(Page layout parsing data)
++++++

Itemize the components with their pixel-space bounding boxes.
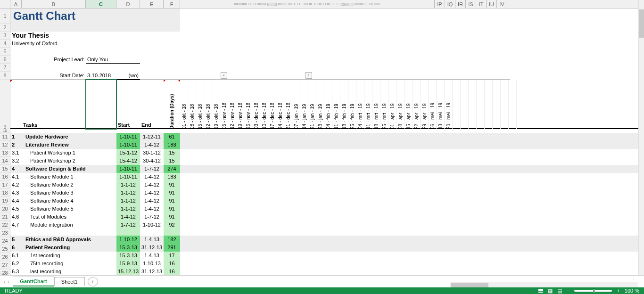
project-lead-value[interactable]: Only You [86, 56, 140, 64]
task-duration: 16 [164, 268, 180, 275]
tab-ganttchart[interactable]: GanttChart [13, 277, 54, 286]
data-row[interactable]: 4.5Software Module 51-1-121-4-1291 [10, 205, 638, 213]
timeline-col: 06 - mei - 19 [429, 80, 437, 129]
data-row[interactable]: 4.4Software Module 41-1-121-4-1291 [10, 197, 638, 205]
row-8[interactable]: 8 [0, 72, 10, 80]
data-row[interactable]: 6.275th recording15-9-131-10-1316 [10, 260, 638, 268]
task-start: 1-10-11 [116, 173, 140, 181]
col-IU[interactable]: IU [487, 0, 497, 8]
row-28[interactable]: 28 [0, 269, 10, 274]
row-10[interactable]: 10 [0, 129, 10, 133]
data-row[interactable]: 3.1Patient Workshop 115-1-1230-1-1215 [10, 149, 638, 157]
task-start: 15-12-13 [116, 268, 140, 275]
task-start: 15-9-13 [116, 260, 140, 268]
col-IP[interactable]: IP [435, 0, 445, 8]
row-24[interactable]: 24 [0, 237, 10, 245]
timeline-col: 22 - apr - 19 [413, 80, 421, 129]
data-row[interactable]: 1Update Hardware1-10-111-12-1161 [10, 133, 638, 141]
row-23[interactable]: 23 [0, 229, 10, 237]
row-4[interactable]: 4 [0, 40, 10, 48]
horizontal-scrollbar[interactable] [450, 282, 638, 287]
row-5[interactable]: 5 [0, 48, 10, 56]
col-C[interactable]: C [86, 0, 116, 8]
row-7[interactable]: 7 [0, 64, 10, 72]
task-name: Ethics and R&D Approvals [22, 236, 86, 244]
row-21[interactable]: 21 [0, 213, 10, 221]
data-row[interactable]: 4Software Design & Build1-10-111-7-12274 [10, 165, 638, 173]
zoom-in[interactable]: + [617, 288, 619, 294]
data-row[interactable]: 6.3last recording15-12-1331-12-1316 [10, 268, 638, 272]
timeline-col: 15 - apr - 19 [405, 80, 413, 129]
col-F[interactable]: F [164, 0, 180, 8]
view-normal-icon[interactable] [538, 289, 543, 293]
row-19[interactable]: 19 [0, 197, 10, 205]
timeline-col: 01 - apr - 19 [388, 80, 396, 129]
col-B[interactable]: B [22, 0, 86, 8]
timeline-scroll-right[interactable]: › [305, 72, 312, 79]
timeline-scroll-left[interactable]: ‹ [221, 72, 227, 79]
task-start: 1-10-11 [116, 165, 140, 173]
tab-sheet1[interactable]: Sheet1 [54, 277, 85, 286]
select-all-corner[interactable] [0, 0, 10, 8]
row-22[interactable]: 22 [0, 221, 10, 229]
row-20[interactable]: 20 [0, 205, 10, 213]
row-1[interactable]: 1 [0, 8, 10, 24]
data-row[interactable]: 4.3Software Module 31-1-121-4-1291 [10, 189, 638, 197]
tab-nav-prev[interactable]: ‹ [4, 279, 6, 285]
timeline-col: 25 - feb - 19 [348, 80, 356, 129]
data-row[interactable]: 4.2Software Module 21-1-121-4-1291 [10, 181, 638, 189]
row-27[interactable]: 27 [0, 261, 10, 269]
start-date-value[interactable]: 3-10-2018 [86, 72, 116, 80]
data-row[interactable]: 4.1Software Module 11-10-111-4-12183 [10, 173, 638, 181]
row-6[interactable]: 6 [0, 56, 10, 64]
data-row[interactable]: 4.6Test of Modules1-4-121-7-1291 [10, 213, 638, 221]
col-D[interactable]: D [116, 0, 140, 8]
zoom-out[interactable]: − [567, 288, 570, 294]
cells[interactable]: Gantt Chart Your Thesis University of Ox… [10, 8, 638, 275]
data-row[interactable]: 6.11st recording15-3-131-4-1317 [10, 252, 638, 260]
row-13[interactable]: 13 [0, 149, 10, 157]
row-26[interactable]: 26 [0, 253, 10, 261]
row-3[interactable]: 3 [0, 32, 10, 40]
task-name: Software Module 1 [22, 173, 86, 181]
hdr-tasks: Tasks [22, 80, 86, 129]
view-pagebreak-icon[interactable]: ▤ [557, 288, 562, 294]
row-15[interactable]: 15 [0, 165, 10, 173]
row-12[interactable]: 12 [0, 141, 10, 149]
row-18[interactable]: 18 [0, 189, 10, 197]
col-IT[interactable]: IT [476, 0, 487, 8]
row-25[interactable]: 25 [0, 245, 10, 253]
tab-nav-next[interactable]: › [8, 279, 9, 285]
timeline-col: 11 - mrt - 19 [364, 80, 372, 129]
row-16[interactable]: 16 [0, 173, 10, 181]
timeline-col: 08 - okt - 18 [188, 80, 196, 129]
col-compressed[interactable]: IIIIIIIIIIIIII IIIEEEIIIIIIIIII ((((((((… [180, 0, 435, 8]
col-IR[interactable]: IR [455, 0, 466, 8]
col-A[interactable]: A [10, 0, 22, 8]
row-9[interactable]: 9 [0, 80, 10, 129]
data-row[interactable]: 6Patient Recording15-3-1331-12-13291 [10, 244, 638, 252]
zoom-level[interactable]: 100 % [625, 288, 639, 294]
zoom-slider[interactable] [574, 290, 612, 292]
timeline-col: 25 - mrt - 19 [380, 80, 388, 129]
col-E[interactable]: E [140, 0, 164, 8]
task-name: Software Module 2 [22, 181, 86, 189]
row-11[interactable]: 11 [0, 133, 10, 141]
col-IQ[interactable]: IQ [445, 0, 455, 8]
row-num: 2 [10, 141, 22, 149]
row-14[interactable]: 14 [0, 157, 10, 165]
col-IV[interactable]: IV [497, 0, 507, 8]
task-end: 1-10-13 [140, 260, 164, 268]
tab-add[interactable]: + [88, 277, 98, 286]
row-17[interactable]: 17 [0, 181, 10, 189]
data-row[interactable]: 5Ethics and R&D Approvals1-10-121-4-1318… [10, 236, 638, 244]
task-name: Patient Recording [22, 244, 86, 252]
row-2[interactable]: 2 [0, 24, 10, 32]
col-IS[interactable]: IS [466, 0, 476, 8]
data-row[interactable]: 3.2Patient Workshop 215-4-1230-4-1215 [10, 157, 638, 165]
view-pagelayout-icon[interactable]: ▦ [548, 288, 553, 294]
data-row[interactable]: 2Literature Review1-10-111-4-12183 [10, 141, 638, 149]
vertical-scrollbar[interactable] [638, 0, 644, 275]
data-row[interactable]: 4.7Module integration1-7-121-10-1292 [10, 221, 638, 229]
spreadsheet-area: A B C D E F IIIIIIIIIIIIII IIIEEEIIIIIII… [0, 0, 638, 275]
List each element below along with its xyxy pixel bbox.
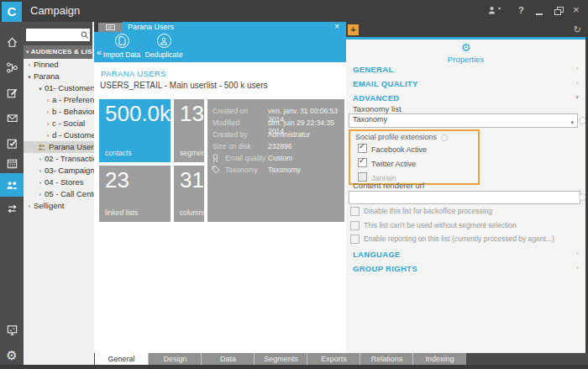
task-check-icon bbox=[6, 137, 18, 150]
restore-button[interactable] bbox=[554, 7, 564, 16]
monitor-icon bbox=[6, 324, 18, 336]
detail-row: Size on disk 232896 bbox=[207, 141, 344, 153]
titlebar: C Campaign ▾ ? × bbox=[0, 0, 588, 22]
tile-segments: 13 segments bbox=[174, 99, 204, 162]
checkbox-disable-backoffice[interactable]: Disable this list for backoffice process… bbox=[350, 207, 364, 217]
tile-value: 13 bbox=[180, 101, 204, 127]
tile-label: columns bbox=[180, 208, 204, 217]
chevron-right-icon: › bbox=[45, 119, 51, 129]
tile-value: 31 bbox=[180, 167, 204, 193]
rail-item-audiences[interactable] bbox=[0, 173, 24, 197]
info-icon[interactable] bbox=[441, 134, 448, 141]
tab-title: Parana Users bbox=[128, 23, 174, 31]
checkbox-enable-reporting[interactable]: Enable reporting on this list (currently… bbox=[350, 235, 364, 245]
taxonomy-selected-value: Taxonomy bbox=[353, 115, 387, 124]
detail-row: Created by Administrator bbox=[207, 129, 344, 141]
chevron-right-icon: › bbox=[26, 201, 33, 212]
tile-label: segments bbox=[180, 149, 204, 157]
taxonomy-list-label: Taxonomy list bbox=[353, 104, 402, 113]
refresh-icon[interactable]: ↻ bbox=[574, 24, 581, 34]
content-renderer-input[interactable] bbox=[349, 191, 580, 204]
search-box bbox=[26, 29, 90, 41]
details-panel: Created on ven. janv. 31 00:06:53 2014 M… bbox=[207, 99, 344, 222]
chevron-right-icon: › bbox=[37, 154, 44, 165]
detail-row: Modified dim. juin 29 22:34:35 2014 bbox=[207, 118, 344, 129]
properties-panel: + ↻ ⚙ Properties GENERAL ‹ EMAIL QUALITY… bbox=[346, 22, 588, 353]
properties-gear-icon: ⚙ bbox=[346, 42, 585, 54]
rail-item-planning[interactable] bbox=[0, 151, 24, 175]
checkbox-segment-selection[interactable]: This list can't be used without segment … bbox=[350, 221, 364, 231]
rail-item-data-transfer[interactable] bbox=[0, 197, 24, 220]
tree-header-audiences-lists[interactable]: ▾AUDIENCES & LISTS bbox=[24, 45, 92, 59]
rail-item-journeys[interactable] bbox=[0, 55, 24, 79]
tab-relations[interactable]: Relations bbox=[360, 353, 413, 365]
tab-indexing[interactable]: Indexing bbox=[412, 353, 466, 365]
chevron-right-icon: › bbox=[26, 60, 33, 71]
checkbox-checked-icon[interactable]: ✓ bbox=[358, 158, 367, 167]
deduplicate-button[interactable]: Deduplicate bbox=[141, 34, 186, 59]
rail-item-home[interactable] bbox=[0, 30, 24, 54]
bottom-strip bbox=[0, 365, 588, 369]
tab-segments[interactable]: Segments bbox=[254, 353, 307, 365]
flow-icon bbox=[6, 61, 18, 74]
taxonomy-select[interactable]: Taxonomy ▾ bbox=[349, 113, 578, 128]
tile-label: linked lists bbox=[105, 208, 138, 217]
workspace-toolbar: « Import Data Deduplicate bbox=[94, 32, 346, 62]
workspace: Parana Users × « Import Data Deduplic bbox=[94, 22, 346, 353]
close-window-button[interactable]: × bbox=[573, 4, 580, 15]
page-subtitle: USERS_RETAIL - Main userlist - 500 k use… bbox=[100, 81, 268, 90]
properties-body: ⚙ Properties GENERAL ‹ EMAIL QUALITY ‹ A… bbox=[346, 40, 585, 353]
workspace-tabstrip: Parana Users × bbox=[94, 22, 346, 32]
tree-item-pinned[interactable]: ›Pinned bbox=[24, 59, 95, 71]
tree-item-selligent[interactable]: ›Selligent bbox=[24, 200, 95, 212]
tab-design[interactable]: Design bbox=[148, 353, 202, 365]
tab-data[interactable]: Data bbox=[201, 353, 255, 365]
minimize-button[interactable] bbox=[536, 13, 543, 15]
detail-row: Email quality Custom bbox=[207, 153, 344, 165]
checkbox-unchecked-icon[interactable] bbox=[350, 235, 360, 244]
rail-item-settings[interactable]: ⚙ bbox=[0, 343, 24, 366]
tile-label: contacts bbox=[105, 149, 132, 157]
tile-columns: 31 columns bbox=[174, 166, 204, 222]
checkbox-twitter-active[interactable]: ✓Twitter Active bbox=[358, 158, 416, 168]
import-data-button[interactable]: Import Data bbox=[101, 34, 143, 59]
tab-parana-users[interactable]: Parana Users × bbox=[122, 22, 346, 32]
help-button[interactable]: ? bbox=[518, 5, 524, 15]
checkbox-facebook-active[interactable]: ✓Facebook Active bbox=[358, 144, 427, 154]
tree-items: ›Pinned ▾Parana ▾01- Customers ›a - Pref… bbox=[24, 59, 92, 227]
window-list-icon bbox=[106, 24, 115, 30]
tree-item-parana[interactable]: ▾Parana bbox=[24, 71, 95, 82]
page-title: PARANA USERS bbox=[101, 69, 166, 78]
tab-general[interactable]: General bbox=[95, 353, 148, 365]
checkbox-unchecked-icon[interactable] bbox=[350, 221, 360, 230]
add-tab-button[interactable]: + bbox=[348, 24, 359, 35]
compose-icon bbox=[6, 87, 18, 99]
tab-list-button[interactable] bbox=[98, 23, 122, 32]
rail-item-content[interactable] bbox=[0, 81, 24, 104]
search-input[interactable] bbox=[28, 29, 81, 41]
gear-icon: ⚙ bbox=[6, 349, 17, 361]
social-profile-group: Social profile extensions ✓Facebook Acti… bbox=[349, 129, 480, 185]
rail-item-email[interactable] bbox=[0, 106, 24, 129]
app-window: C Campaign ▾ ? × bbox=[0, 0, 588, 369]
tab-exports[interactable]: Exports bbox=[307, 353, 360, 365]
chevron-expanded-icon: ▾ bbox=[575, 94, 579, 101]
detail-row: Created on ven. janv. 31 00:06:53 2014 bbox=[207, 106, 344, 118]
user-menu-button[interactable]: ▾ bbox=[488, 6, 503, 16]
tab-close-icon[interactable]: × bbox=[334, 22, 339, 32]
tile-value: 23 bbox=[105, 167, 129, 193]
tile-value: 500.0k bbox=[105, 101, 171, 127]
chevron-down-icon: ▾ bbox=[37, 83, 44, 94]
chevron-right-icon: › bbox=[45, 130, 51, 141]
checkbox-checked-icon[interactable]: ✓ bbox=[358, 144, 367, 153]
rail-item-system[interactable] bbox=[0, 318, 24, 341]
tree-header-label: AUDIENCES & LISTS bbox=[31, 48, 101, 55]
user-icon bbox=[488, 6, 497, 15]
chevron-right-icon: › bbox=[45, 95, 51, 106]
dropdown-chevron-icon: ▾ bbox=[570, 117, 574, 128]
email-quality-icon bbox=[212, 154, 219, 163]
tile-contacts: 500.0k contacts bbox=[99, 99, 171, 162]
checkbox-unchecked-icon[interactable] bbox=[350, 207, 360, 216]
audiences-people-icon bbox=[6, 179, 18, 192]
calendar-icon bbox=[6, 157, 18, 170]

++++++

▶ _WHAT THE TASK ASKS_
Isolate the lines above that contain the word "contacts" and copy them.

▶ _ANSWER AREA_
tile-label: contacts bbox=[105, 149, 132, 157]
tile-contacts: 500.0k contacts bbox=[99, 99, 171, 162]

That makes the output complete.